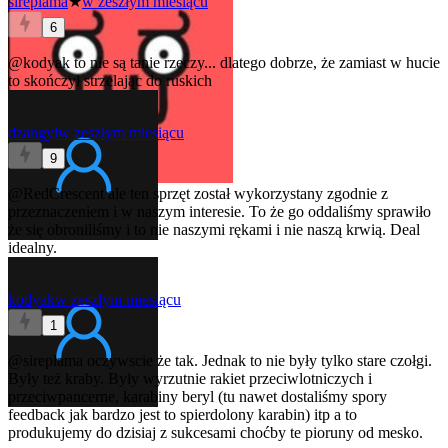
sireplama
★
w zeszłym miesiącu
6
@kodyak
to nie są tanie rzeczy... dlatego dobrze, że zamiast w hucie
to skończył strzelając do ruskich
dzangyl
w zeszłym miesiącu
9
@RedCrescent
ale ten sprzęt został wykorzystany zgodnie z
przeznaczeniem i w naszym interesie. To że go oddaliśmy sprawiło
że się obroniliśmy i to nie naszymi rękami i nie naszą krwią. Deal
idealny.
kodyak
w zeszłym miesiącu
1
@sireplama
oczywscie że tak. Jednak to nie były tylko stare czołgi.
Były też kraby. Były wyrzutnie rakiet przeciwlotniczych i
przeciwpancerne, karabiny beryl (tu nawet dostaliśmy spory
feedback jak bardzo jest to spierdolony karabin) itp a to
produkujemy do dzisiaj z sukcesami choćby te pioruny od mesko.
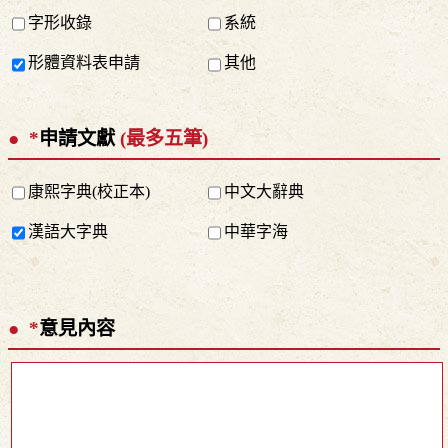
字形收錄
系統
形體資料表申請
其他
*
申請文獻
(最多五筆)
康熙字典(校正本)
中文大辭典
漢語大字典
中華字海
*
意見內容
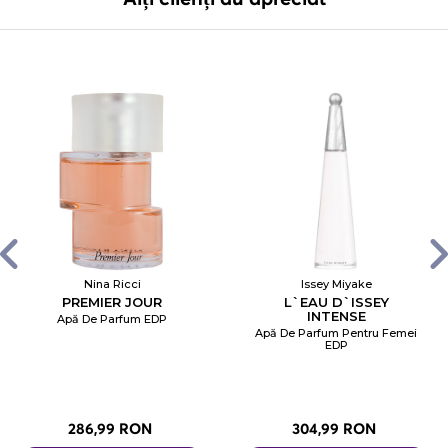
Nina Ricci
Issey Miyake
PREMIER JOUR
L`EAU D`ISSEY
INTENSE
Apă De Parfum EDP
Apă De Parfum Pentru Femei
EDP
286,99 RON
304,99 RON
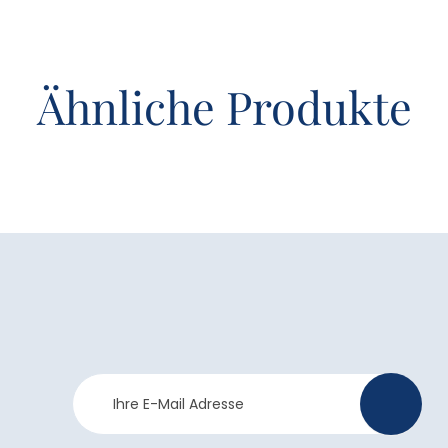
Ähnliche Produkte
Newsletter
>
Anmeldung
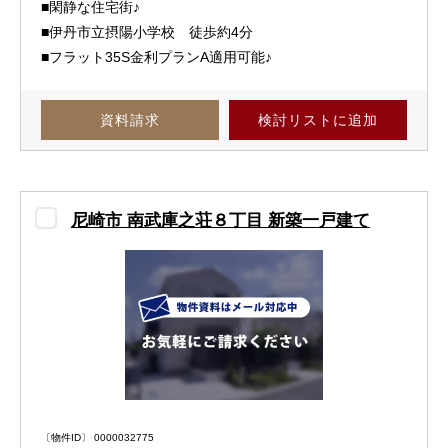
■閑静な住宅街♪
■伊丹市立摂陽小学校 徒歩約4分
■フラット35S金利プランA適用可能♪
資料請求
検討リスト
に追加
尼崎市 南武庫之荘８丁目 新築一戸建て
〔物件ID〕 0000032775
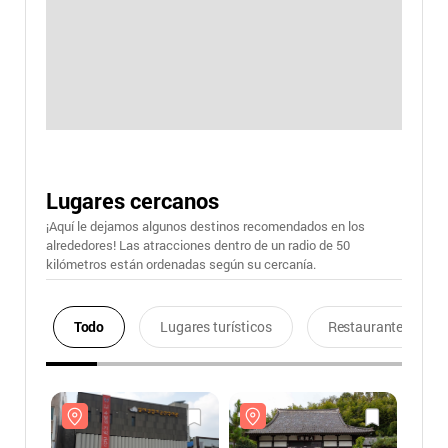
Lugares cercanos
¡Aquí le dejamos algunos destinos recomendados en los
alrededores! Las atracciones dentro de un radio de 50
kilómetros están ordenadas según su cercanía.
Todo
Lugares turísticos
Restaurantes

_YOUR GOAL:_ Write the material out again exactly. Skip each picture.

_COMPLETED TASK:_
sireplama
★
w zeszłym miesiącu
6
@kodyak
to nie są tanie rzeczy... dlatego dobrze, że zamiast w hucie
to skończył strzelając do ruskich
dzangyl
w zeszłym miesiącu
9
@RedCrescent
ale ten sprzęt został wykorzystany zgodnie z
przeznaczeniem i w naszym interesie. To że go oddaliśmy sprawiło
że się obroniliśmy i to nie naszymi rękami i nie naszą krwią. Deal
idealny.
kodyak
w zeszłym miesiącu
1
@sireplama
oczywscie że tak. Jednak to nie były tylko stare czołgi.
Były też kraby. Były wyrzutnie rakiet przeciwlotniczych i
przeciwpancerne, karabiny beryl (tu nawet dostaliśmy spory
feedback jak bardzo jest to spierdolony karabin) itp a to
produkujemy do dzisiaj z sukcesami choćby te pioruny od mesko.
字形收錄
系統
形體資料表申請
其他
*
申請文獻
(最多五筆)
康熙字典(校正本)
中文大辭典
漢語大字典
中華字海
*
意見內容
Nina Ricci
Issey Miyake
PREMIER JOUR
L`EAU D`ISSEY
INTENSE
Apă De Parfum EDP
Apă De Parfum Pentru Femei
EDP
286,99 RON
304,99 RON
Ähnliche Produkte
Newsletter
>
Anmeldung
■閑静な住宅街♪
■伊丹市立摂陽小学校 徒歩約4分
■フラット35S金利プランA適用可能♪
資料請求
検討リスト
に追加
尼崎市 南武庫之荘８丁目 新築一戸建て
〔物件ID〕 0000032775
Lugares cercanos
¡Aquí le dejamos algunos destinos recomendados en los
alrededores! Las atracciones dentro de un radio de 50
kilómetros están ordenadas según su cercanía.
Todo
Lugares turísticos
Restaurantes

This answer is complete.